Karate chop costs ex-solon P300k
The Court of Appeals has ordered former San Juan Rep. Jose Mari Gonzalez to pay P200,000 in damages to the widow of ex-House of Representatives sergeant-at-arms Bayani Fabic after it found him liable for slapping the latter during heated deliberations in November 2000 that led to then President Joseph Estrada’s impeachment.
At the same time, the court’s 10th Division upheld the Quezon City Regional Trial Court’s decision three years ago that found Gonzalez civilly liable and directed him to pay Fabic P100,000 in lawyers’ fees as well as litigation costs.
Editha Atienza, Fabic’s wife, replaced her husband as the complainant after he passed away on Aug. 17, 2011.
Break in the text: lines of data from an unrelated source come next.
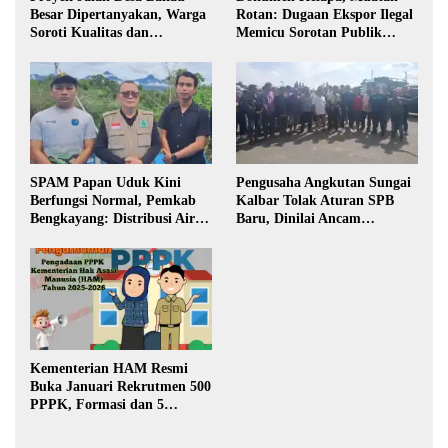
Besar Dipertanyakan, Warga
Rotan: Dugaan Ekspor Ilegal
Soroti Kualitas dan
Memicu Sorotan Publik
Transparansi Pelaksanaan
Kalbar
Pembangunan
SPAM Papan Uduk Kini
Pengusaha Angkutan Sungai
Berfungsi Normal, Pemkab
Kalbar Tolak Aturan SPB
Bengkayang: Distribusi Air
Baru, Dinilai Ancam
Bersih Lancar ke Rumah
Transportasi Pedalaman
Warga
Kementerian HAM Resmi
Buka Januari Rekrutmen 500
PPPK, Formasi dan 5
Jabatan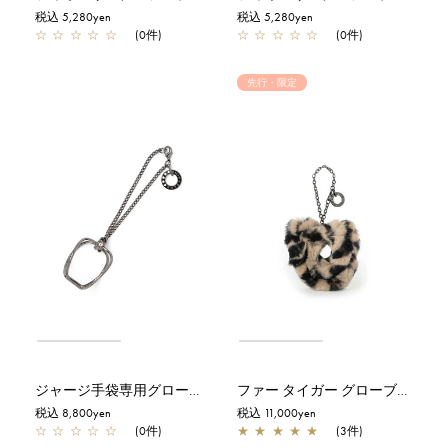
税込 5,280yen
税込 5,280yen
☆
☆
☆
☆
☆
(0件)
☆
☆
☆
☆
☆
(0件)
先行・限定
ジャージ手袋専用グローブホルダー/ブラックニッケル
ファー タイガー グローブホルダー/ベージュ【オンラインストア限定カラー】
税込 8,800yen
税込 11,000yen
☆
☆
☆
☆
☆
(0件)
★
★
★
★
★
(3件)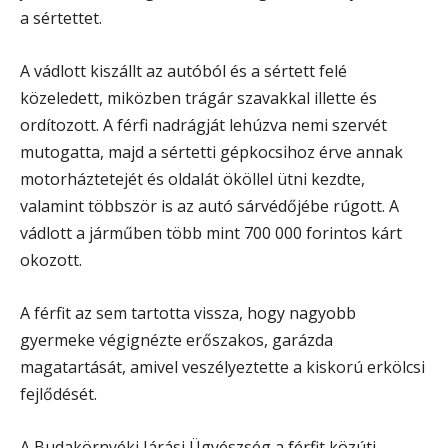
a sértettet.
A vádlott kiszállt az autóból és a sértett felé
közeledett, miközben trágár szavakkal illette és
ordítozott. A férfi nadrágját lehúzva nemi szervét
mutogatta, majd a sértetti gépkocsihoz érve annak
motorháztetejét és oldalát ököllel ütni kezdte,
valamint többször is az autó sárvédőjébe rúgott. A
vádlott a járműben több mint 700 000 forintos kárt
okozott.
A férfit az sem tartotta vissza, hogy nagyobb
gyermeke végignézte erőszakos, garázda
magatartását, amivel veszélyeztette a kiskorú erkölcsi
fejlődését.
A Budakörnyéki Járási Ügyészség a férfit közúti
In a 19-page decision written by Justice Fernanda Lampas Peralta, the appellate court said it found “no cogent reason to reverse the [lower] court’s findings on Gonzalez’s liability.”
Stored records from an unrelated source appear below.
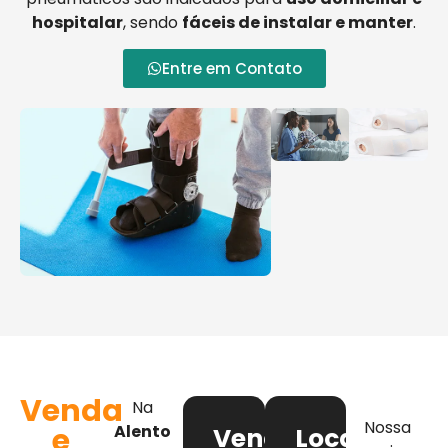
hospitalar
, sendo
fáceis de instalar e manter
.
Entre em Contato
Venda
Na
Nossa
e
Alento
Venda
Locação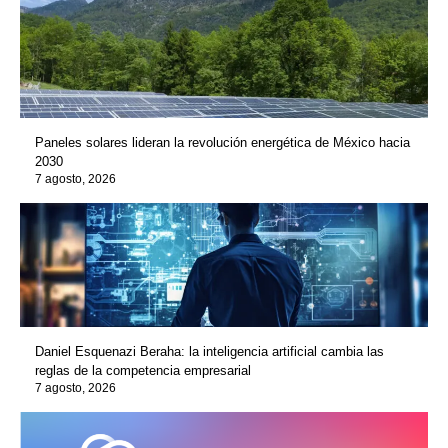
Paneles solares lideran la revolución energética de México hacia
2030
7 agosto, 2026
Daniel Esquenazi Beraha: la inteligencia artificial cambia las
reglas de la competencia empresarial
7 agosto, 2026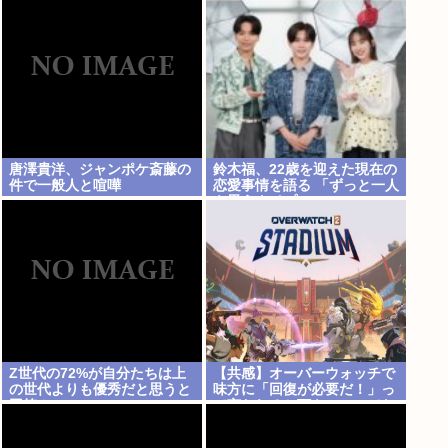
殺到
唐澤貴洋、ジャンポケ斎藤の
鈴木福、22歳を迎えた現在の
件で一般人と喧嘩
恋愛事情を語る 「ずっと一人
を思うタイプ」
Z世代の72%が自分たちは上
【共感】オーバーウォッチで
の世代よりも優秀だと思うと
味方に「回復が必要だ！」っ
回答！
て言われると頭キューってな
ってトロールしちゃうんやけ
どワイだけ？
The other division members, Justices Angelita Gacutan and Francisco Acosta, concurred with Peralta.
However, they lowered to P200,000 from P500,000 the amount of damages awarded by the lower court to Fabic as they noted that “moral damages are not intended to impose a penalty [on] the wrongdoer [or] enrich the claimant at the expense of the defendant.”
Gonzalez, a movie actor in the ’60s, was seen on live television slapping Fabic during the uproar that ensued in the House session hall after then Speaker Manuel Villar Jr. read the articles of impeachment against Estrada.
He later said it was not a slap but a karate chop although the appellate court said he failed to present evidence to support his claim that his action was justified.
“It bears stressing that whether the blow administered by defendant-appellant was a slap or karate chop is immaterial. In the exercise of rights and performance of duties, everyone must act with justice,” it stressed.
In his defense, Gonzalez said he lost his temper because Fabic had ignored his repeated requests to pacify the rowdy crowd in the session hall. The sergeant-at-arms, according to Gonzalez, refused to act because there was no such order from Villar.
Gonzalez subsequently apologized to Fabic and his family several times although the House sergeant-at-arms still sued him in February 2001 after the House ethics committee failed to complete its investigation of the incident.
Citing preponderance of evidence, the QC court ruled in Fabic’s favor in February 2010, prompting Gonzalez to elevate the case to the Court of Appeals.